There is a paucity of research describing the professional attitudes of NDP surgical trainees.
Analysis of the 2009 National Study of Expectations and Attitudes of Residents in Surgery survey and American Board of Surgery 2009 to 2011 Resident Rosters. Chi-square and hierarchical logistic regression modeling were employed.

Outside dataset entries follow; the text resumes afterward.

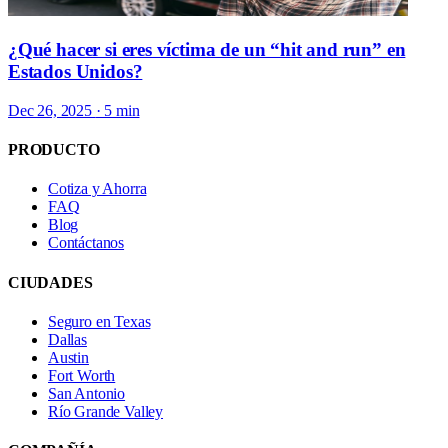
¿Qué hacer si eres víctima de un “hit and run” en
Estados Unidos?
Dec 26, 2025
· 5 min
PRODUCTO
Cotiza y Ahorra
FAQ
Blog
Contáctanos
CIUDADES
Seguro en Texas
Dallas
Austin
Fort Worth
San Antonio
Río Grande Valley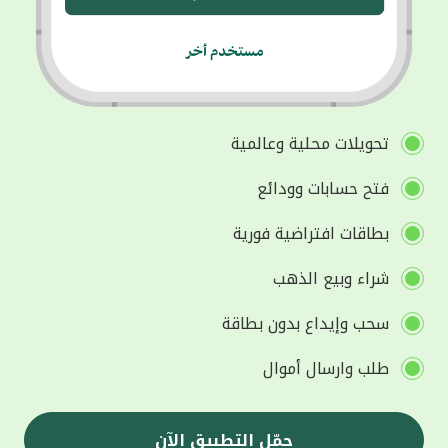
تحويلات محلية وعالمية
فتح حسابات وودائع
بطاقات افتراضية فورية
شراء وبيع الذهب
سحب وإيداع بدون بطاقة
طلب وارسال أموال
حمّل التطبيق الآن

A total of 1428 PGY-1s (528 NDPs) and 1234 PGY-2s (189 NDPs) were included. Among PGY-1s, NDPs reported lower program satisfaction than categorical residents (84.2% vs 89.2%, P = .007), and less collegiality with coresidents (P = 0.001). NDPs were less satisfied with their operative experience (P = 0.002) and less frequently enjoyed operating (P < 0.001). NDPs more frequently reported that “the personal cost of surgical training is not worth it” (11.2% vs 3.7%, P < 0.001) and were less frequently committed to completing their surgical training (P < 0.001). Among PGY-2s, NDPs expressed a lower program fit (P = 0.008) and commitment to program completion (P = 0.037). Of 1102 NDP PGY-1s and PGY-2s on the 2009 American Board of Surgery Resident Roster, 347 achieved categorical status by 2011 (31.5%), including 237 National Study of Expectations and Attitudes of Residents in Surgery respondents (34.3%). Marked response differences were found between NDPs who ultimately did and did not achieve categorical status. In hierarchical logistic regression modeling, older age [30–34 years, odds ratio (OR): 0.54; ≥35 years, OR: 0.28), and race/ethnicity (black, OR: 0.28; Hispanic, OR: 0.50) were negatively associated with an NDP attaining categorical status.
The residency experience for NDPs appears less rewarding than for categorical residents. NDPs report less robust operative experience and overall support. Ultimately, only one third of NDPs become categorical surgery residents.